(Saved data entries)
================
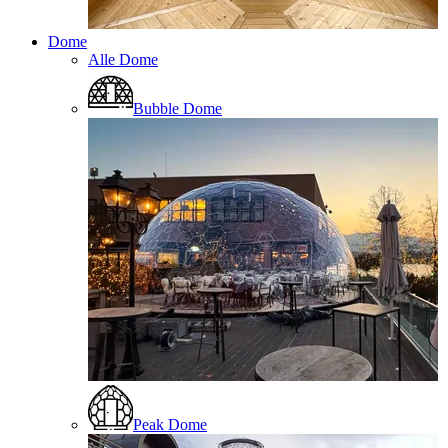
Dome
Alle Dome
Bubble Dome
Peak Dome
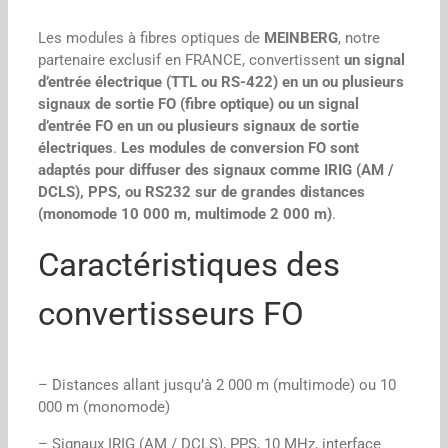
Les modules à fibres optiques de
MEINBERG
, notre
partenaire exclusif en FRANCE, convertissent
un signal
d’entrée électrique (TTL ou RS-422) en un ou plusieurs
signaux de sortie FO (fibre optique) ou un signal
d’entrée FO en un ou plusieurs signaux de sortie
électriques
.
Les modules de conversion FO
sont
adaptés pour diffuser des signaux comme IRIG (AM /
DCLS), PPS, ou RS232 sur de grandes distances
(monomode 10 000 m, multimode 2 000 m)
.
Caractéristiques des
convertisseurs FO
– Distances allant jusqu’à 2 000 m (multimode) ou 10
000 m (monomode)
– Signaux IRIG (AM / DCLS), PPS, 10 MHz, interface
================
Every line in the data above that contains the word "IRIG" should be copied.

adaptés pour diffuser des signaux comme IRIG (AM /
– Signaux IRIG (AM / DCLS), PPS, 10 MHz, interface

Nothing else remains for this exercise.